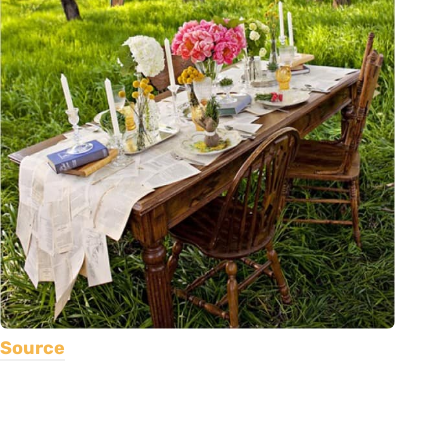
Source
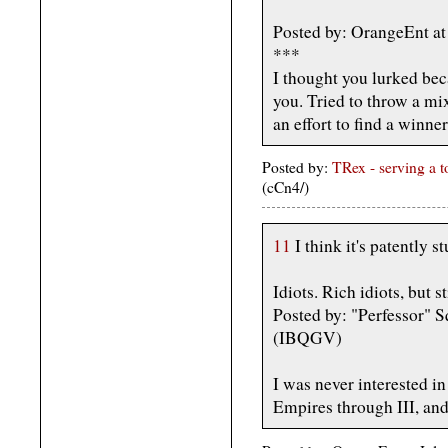
Posted by: OrangeEnt at
***
I thought you lurked bec
you. Tried to throw a mi
an effort to find a winner
Posted by:
TRex - serving a 
(cCn4/)
11
I think it's patently 
Idiots. Rich idiots, but sti
Posted by: "Perfessor" S
(IBQGV)
I was never interested in
Empires through III, and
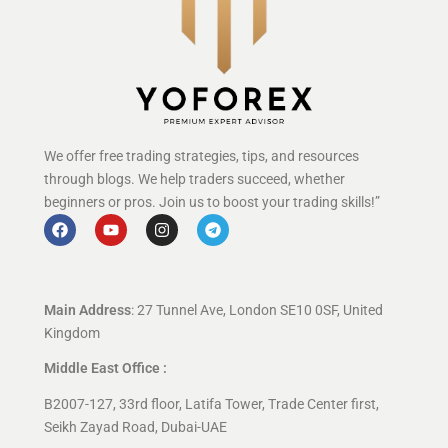
We offer free trading strategies, tips, and resources
through blogs. We help traders succeed, whether
beginners or pros. Join us to boost your trading skills!”
Main Address
: 27 Tunnel Ave, London SE10 0SF, United
Kingdom
Middle East Office :
B2007-127, 33rd floor, Latifa Tower, Trade Center first,
Seikh Zayad Road, Dubai-UAE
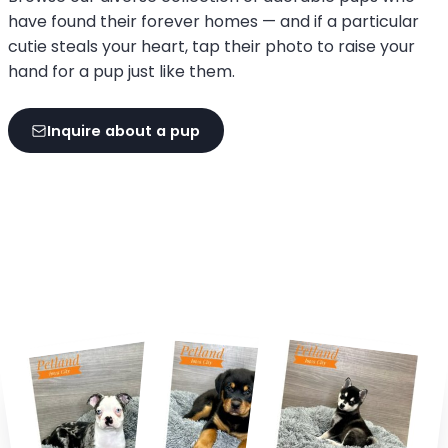
have found their forever homes — and if a particular
cutie steals your heart, tap their photo to raise your
hand for a pup just like them.
Inquire about a pup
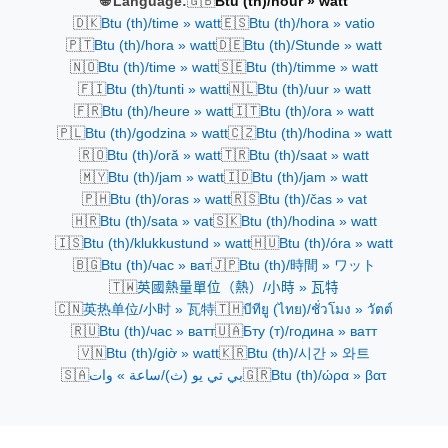
🇬🇧
🌐 Language:
Btu (th)/hour » watt
🇩🇰
🇪🇸
Btu (th)/time » watt
Btu (th)/hora » vatio
🇵🇹
🇩🇪
Btu (th)/hora » watt
Btu (th)/Stunde » watt
🇳🇴
🇸🇪
Btu (th)/time » watt
Btu (th)/timme » watt
🇫🇮
🇳🇱
Btu (th)/tunti » watti
Btu (th)/uur » watt
🇫🇷
🇮🇹
Btu (th)/heure » watt
Btu (th)/ora » watt
🇵🇱
🇨🇿
Btu (th)/godzina » watt
Btu (th)/hodina » watt
🇷🇴
🇹🇷
Btu (th)/oră » watt
Btu (th)/saat » watt
🇲🇾
🇮🇩
Btu (th)/jam » watt
Btu (th)/jam » watt
🇵🇭
🇷🇸
Btu (th)/oras » watt
Btu (th)/čas » vat
🇭🇷
🇸🇰
Btu (th)/sata » vat
Btu (th)/hodina » watt
🇮🇸
🇭🇺
Btu (th)/klukkustund » watt
Btu (th)/óra » watt
🇧🇬
🇯🇵
Btu (th)/час » ват
Btu (th)/時間 » ワット
🇹🇼
英國熱量單位（熱）/小時 » 瓦特
🇨🇳
🇹🇭
英热单位/小时 » 瓦特
บีทียู (ไทย)/ชั่วโมง » วัตต์
🇷🇺
🇺🇦
Btu (th)/час » ватт
Бту (т)/година » ватт
🇻🇳
🇰🇷
Btu (th)/giờ » watt
Btu (th)/시간 » 와트
🇸🇦
🇬🇷
بي تي يو (ث)/ساعة » وات
Btu (th)/ώρα » βατ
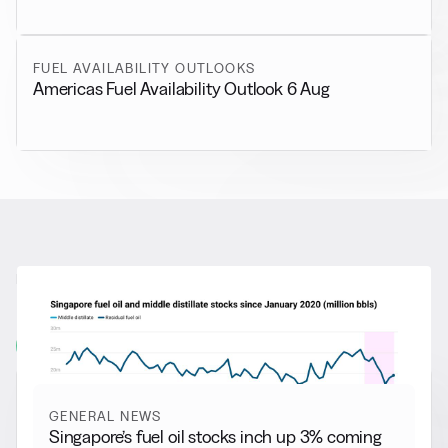
FUEL AVAILABILITY OUTLOOKS
Americas Fuel Availability Outlook 6 Aug
RELATED NEWS
More from
General News
View all
GENERAL NEWS
Singapore’s fuel oil stocks inch up 3% coming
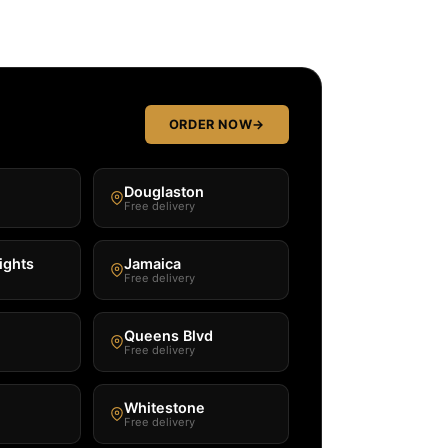
ORDER NOW
→
Douglaston
Free delivery
ights
Jamaica
Free delivery
Queens Blvd
Free delivery
Whitestone
Free delivery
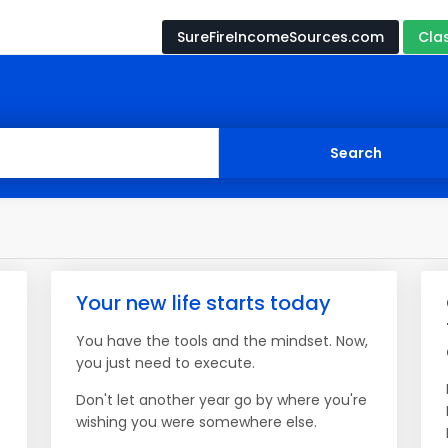
SureFireIncomeSources.com
Cla
Your new life starts today
You have the tools and the mindset. Now,
you just need to execute.
Don't let another year go by where you're
wishing you were somewhere else.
════
_PROBLEM STATEMENT_
Which lines of the material contain the string "Posted"? List each of them.

_SOLUTION TO THE EXERCISE_
Posted by: OrangeEnt at
Posted by:
Posted by: "Perfessor" S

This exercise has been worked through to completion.